→ Instructions to follow:
Only the text of the entries below should be returned, exactly as given, without pictures.

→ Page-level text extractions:
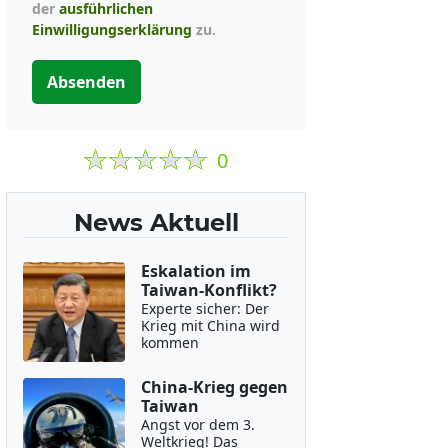
der
ausführlichen
Einwilligungserklärung
zu.
Absenden
0
News Aktuell
Eskalation im
Taiwan-Konflikt?
Experte sicher: Der
Krieg mit China wird
kommen
China-Krieg gegen
Taiwan
Angst vor dem 3.
Weltkrieg! Das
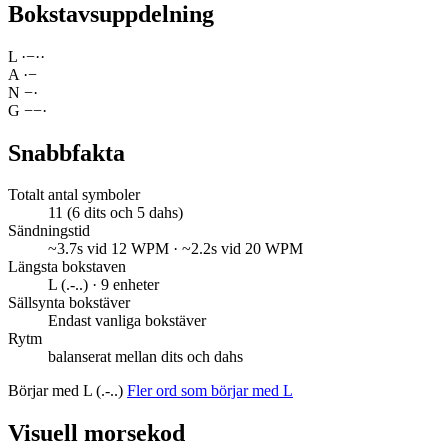
Bokstavsuppdelning
L
·
−
·
·
A
·
−
N
−
·
G
−
−
·
Snabbfakta
Totalt antal symboler
11 (6 dits och 5 dahs)
Sändningstid
~3.7s vid 12 WPM · ~2.2s vid 20 WPM
Längsta bokstaven
L (.-..) · 9 enheter
Sällsynta bokstäver
Endast vanliga bokstäver
Rytm
balanserat mellan dits och dahs
Börjar med L (.-..)
Fler ord som börjar med L
Visuell morsekod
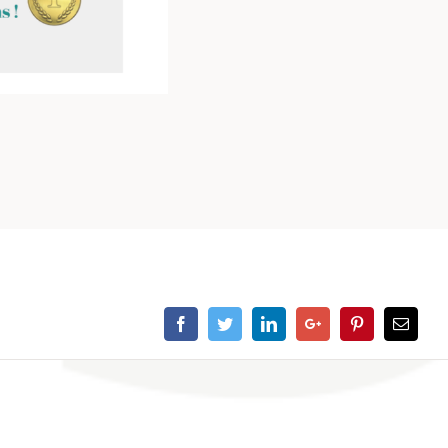
Facebook
Twitter
Linkedin
Google+
Pinterest
Email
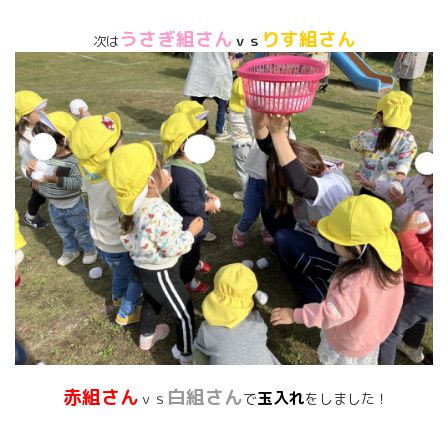
うさぎ組さん
りす組さん
ｖｓ
次は
赤組さん
白組さん
玉入れ
ｖｓ
で
をしました！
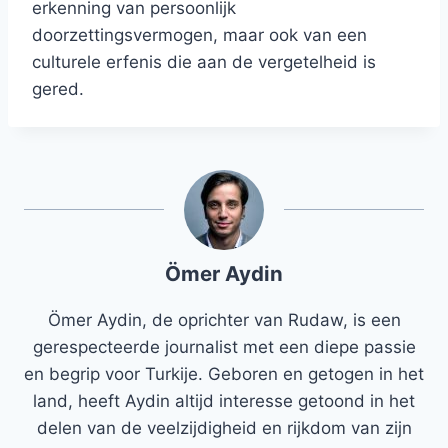
erkenning van persoonlijk
doorzettingsvermogen, maar ook van een
culturele erfenis die aan de vergetelheid is
gered.
Ömer Aydin
Ömer Aydin, de oprichter van Rudaw, is een
gerespecteerde journalist met een diepe passie
en begrip voor Turkije. Geboren en getogen in het
land, heeft Aydin altijd interesse getoond in het
delen van de veelzijdigheid en rijkdom van zijn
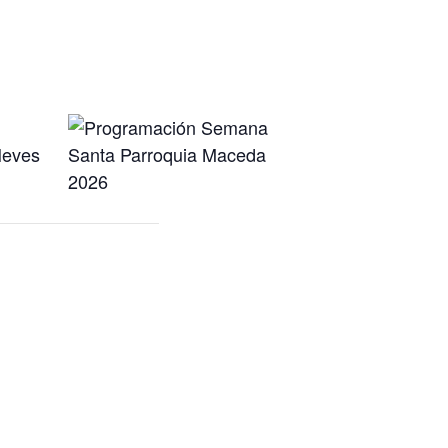
Neves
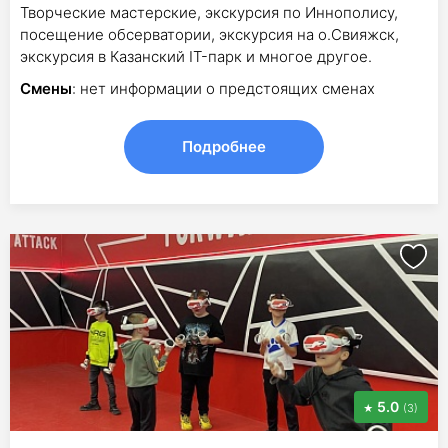
Творческие мастерские, экскурсия по Иннополису,
посещение обсерватории, экскурсия на о.Свияжск,
экскурсия в Казанский IT-парк и многое другое.
Смены
: нет информации о предстоящих сменах
Подробнее
5.0
(3)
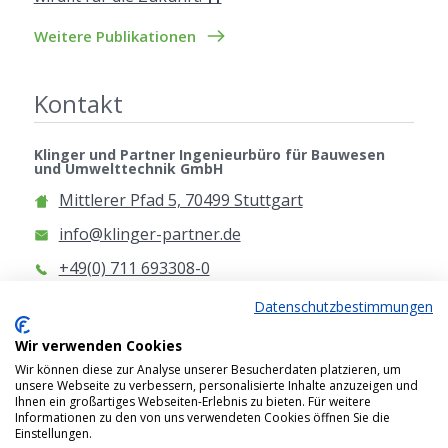
Weitere Publikationen
Kontakt
Klinger und Partner Ingenieurbüro für Bauwesen
und Umwelttechnik GmbH
Mittlerer Pfad 5, 70499 Stuttgart
info@klinger-partner.de
+49(0) 711 693308-0
www.klinger-partner.de
Datenschutzbestimmungen
Anfahrt
Wir verwenden Cookies
Wir können diese zur Analyse unserer Besucherdaten platzieren, um
unsere Webseite zu verbessern, personalisierte Inhalte anzuzeigen und
Ihnen ein großartiges Webseiten-Erlebnis zu bieten. Für weitere
Informationen zu den von uns verwendeten Cookies öffnen Sie die
Einstellungen.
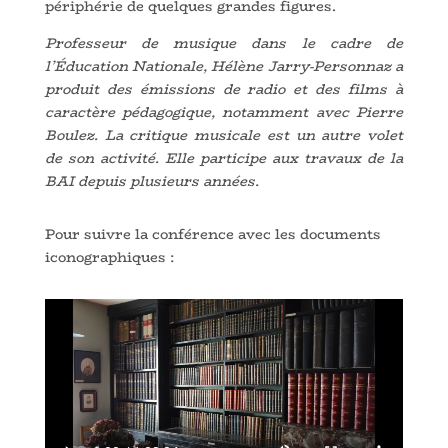
périphérie de quelques grandes figures.
Professeur de musique dans le cadre de
l’Éducation Nationale, Hélène Jarry-Personnaz a
produit des émissions de radio et des films à
caractère pédagogique, notamment avec Pierre
Boulez. La critique musicale est un autre volet
de son activité. Elle participe aux travaux de la
BAI depuis plusieurs années.
Pour suivre la conférence avec les documents
iconographiques :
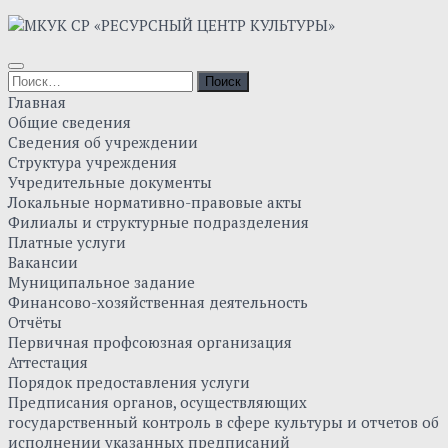
Skip
to
content
Найти:
Главная
Общие сведения
Сведения об учреждении
Структура учреждения
Учредительные документы
Локальные нормативно-правовые акты
Филиалы и структурные подразделения
Платные услуги
Вакансии
Муниципальное задание
Финансово-хозяйственная деятельность
Отчёты
Первичная профсоюзная организация
Аттестация
Порядок предоставления услуги
Предписания органов, осуществляющих
государственный контроль в сфере культуры и отчетов об
исполнении указанных предписаний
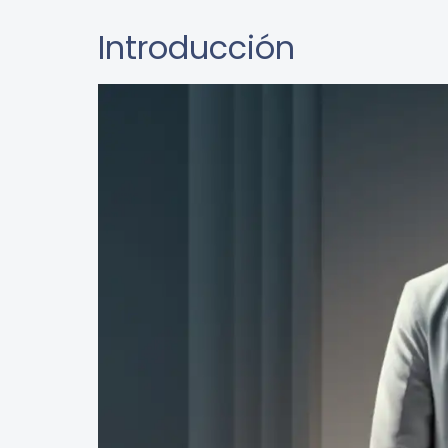
Introducción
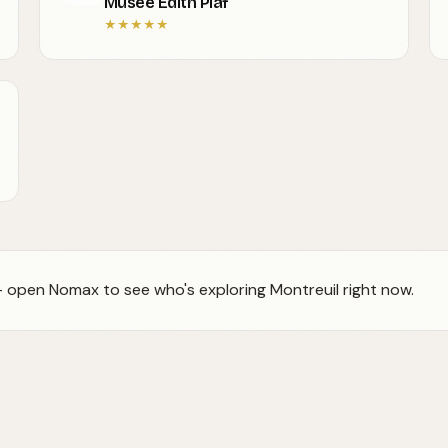
Musée Edith Piaf
★
★
★
★
★
 — open Nomax to see who's exploring Montreuil right now.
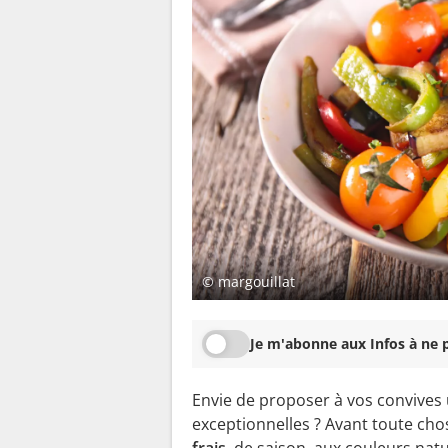
© margouillat
Je m'abonne aux Infos à ne p
Envie de proposer à vos convives
exceptionnelles ? Avant toute ch
frais
, de saison, aux couleurs nat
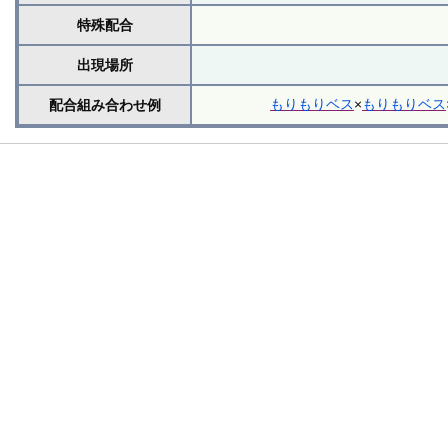
特殊配合
出現場所
もりもりベス
×
もりもりベス
配合組み合わせ例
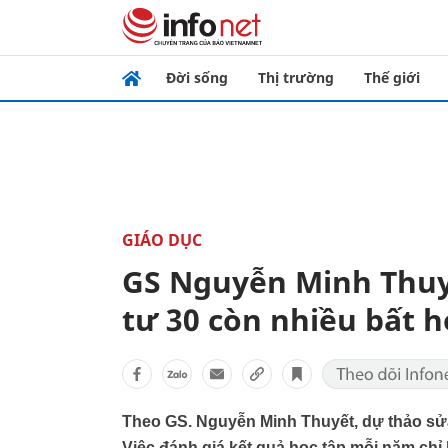
Đời sống
Thị trường
Thế giới
GIÁO DỤC
GS Nguyễn Minh Thuy
tư 30 còn nhiều bất h
Theo GS. Nguyễn Minh Thuyết, dự thảo sửa
Việc đánh giá kết quả học tập mỗi năm chỉ 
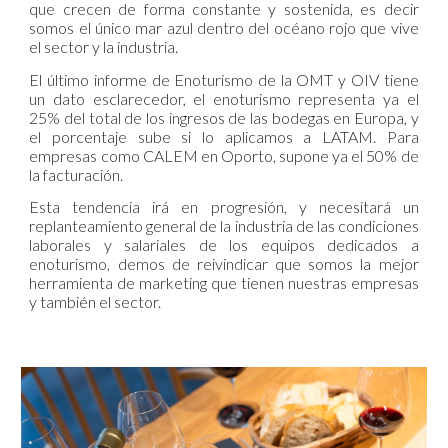
que crecen de forma constante y sostenida, es decir
somos el único mar azul dentro del océano rojo que vive
el sector y la industria.
El último informe de Enoturismo de la OMT y OIV tiene
un dato esclarecedor, el enoturismo representa ya el
25% del total de los ingresos de las bodegas en Europa, y
el porcentaje sube si lo aplicamos a LATAM. Para
empresas como CALEM en Oporto, supone ya el 50% de
la facturación.
Esta tendencia irá en progresión, y necesitará un
replanteamiento general de la industria de las condiciones
laborales y salariales de los equipos dedicados a
enoturismo, demos de reivindicar que somos la mejor
herramienta de marketing que tienen nuestras empresas
y también el sector.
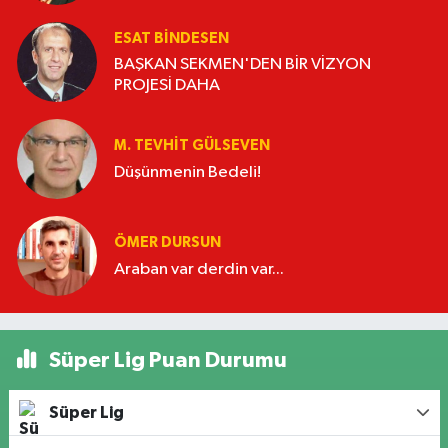
ESAT BİNDESEN
BAŞKAN SEKMEN'DEN BİR VİZYON
PROJESİ DAHA
M. TEVHIT GÜLSEVEN
Düşünmenin Bedeli!
ÖMER DURSUN
Araban var derdin var...
Süper Lig Puan Durumu
Süper Lig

→ Task solution:
der
ausführlichen
Einwilligungserklärung
zu.
Absenden
0
News Aktuell
Eskalation im
Taiwan-Konflikt?
Experte sicher: Der
Krieg mit China wird
kommen
China-Krieg gegen
Taiwan
Angst vor dem 3.
Weltkrieg! Das
Bokstavsuppdelning
L
·
−
·
·
A
·
−
N
−
·
G
−
−
·
Snabbfakta
Totalt antal symboler
11 (6 dits och 5 dahs)
Sändningstid
~3.7s vid 12 WPM · ~2.2s vid 20 WPM
Längsta bokstaven
L (.-..) · 9 enheter
Sällsynta bokstäver
Endast vanliga bokstäver
Rytm
balanserat mellan dits och dahs
Börjar med L (.-..)
Fler ord som börjar med L
Visuell morsekod
Facebook
Twitter
Linkedin
Google+
Pinterest
Email
うさぎ組さん
りす組さん
ｖｓ
次は
赤組さん
白組さん
玉入れ
ｖｓ
で
をしました！
erkenning van persoonlijk
doorzettingsvermogen, maar ook van een
culturele erfenis die aan de vergetelheid is
gered.
Ömer Aydin
Ömer Aydin, de oprichter van Rudaw, is een
gerespecteerde journalist met een diepe passie
en begrip voor Turkije. Geboren en getogen in het
land, heeft Aydin altijd interesse getoond in het
delen van de veelzijdigheid en rijkdom van zijn
Neves
Творческие мастерские, экскурсия по Иннополису,
посещение обсерватории, экскурсия на о.Свияжск,
экскурсия в Казанский IT-парк и многое другое.
Смены
: нет информации о предстоящих сменах
Подробнее
5.0
(3)
Weitere Publikationen
Kontakt
Klinger und Partner Ingenieurbüro für Bauwesen
und Umwelttechnik GmbH
Mittlerer Pfad 5, 70499 Stuttgart
info@klinger-partner.de
+49(0) 711 693308-0
www.klinger-partner.de
Datenschutzbestimmungen
Anfahrt
Wir verwenden Cookies
Wir können diese zur Analyse unserer Besucherdaten platzieren, um
unsere Webseite zu verbessern, personalisierte Inhalte anzuzeigen und
Ihnen ein großartiges Webseiten-Erlebnis zu bieten. Für weitere
Informationen zu den von uns verwendeten Cookies öffnen Sie die
Einstellungen.
périphérie de quelques grandes figures.
Professeur de musique dans le cadre de
l’Éducation Nationale, Hélène Jarry-Personnaz a
produit des émissions de radio et des films à
caractère pédagogique, notamment avec Pierre
Boulez. La critique musicale est un autre volet
de son activité. Elle participe aux travaux de la
BAI depuis plusieurs années.
Pour suivre la conférence avec les documents
iconographiques :
Skip
to
content
Найти:
Главная
Общие сведения
Сведения об учреждении
Структура учреждения
Учредительные документы
Локальные нормативно-правовые акты
Филиалы и структурные подразделения
Платные услуги
Вакансии
Муниципальное задание
Финансово-хозяйственная деятельность
Отчёты
Первичная профсоюзная организация
Аттестация
Порядок предоставления услуги
Предписания органов, осуществляющих
государственный контроль в сфере культуры и отчетов об
исполнении указанных предписаний
Introducción
Musée Edith Piaf
★
★
★
★
★
 — open Nomax to see who's exploring Montreuil right now.
© margouillat
Je m'abonne aux Infos à ne p
Envie de proposer à vos convives
exceptionnelles ? Avant toute ch
frais
, de saison, aux couleurs nat
特殊配合
出現場所
もりもりベス
×
もりもりベス
配合組み合わせ例
Đời sống
Thị trường
Thế giới
GIÁO DỤC
GS Nguyễn Minh Thuy
tư 30 còn nhiều bất h
Theo GS. Nguyễn Minh Thuyết, dự thảo sửa
Việc đánh giá kết quả học tập mỗi năm chỉ 
que crecen de forma constante y sostenida, es decir
somos el único mar azul dentro del océano rojo que vive
el sector y la industria.
El último informe de Enoturismo de la OMT y OIV tiene
un dato esclarecedor, el enoturismo representa ya el
25% del total de los ingresos de las bodegas en Europa, y
el porcentaje sube si lo aplicamos a LATAM. Para
empresas como CALEM en Oporto, supone ya el 50% de
la facturación.
Esta tendencia irá en progresión, y necesitará un
replanteamiento general de la industria de las condiciones
laborales y salariales de los equipos dedicados a
enoturismo, demos de reivindicar que somos la mejor
herramienta de marketing que tienen nuestras empresas
y también el sector.
ESAT BİNDESEN
BAŞKAN SEKMEN'DEN BİR VİZYON
PROJESİ DAHA
M. TEVHIT GÜLSEVEN
Düşünmenin Bedeli!
ÖMER DURSUN
Araban var derdin var...
Süper Lig Puan Durumu
Süper Lig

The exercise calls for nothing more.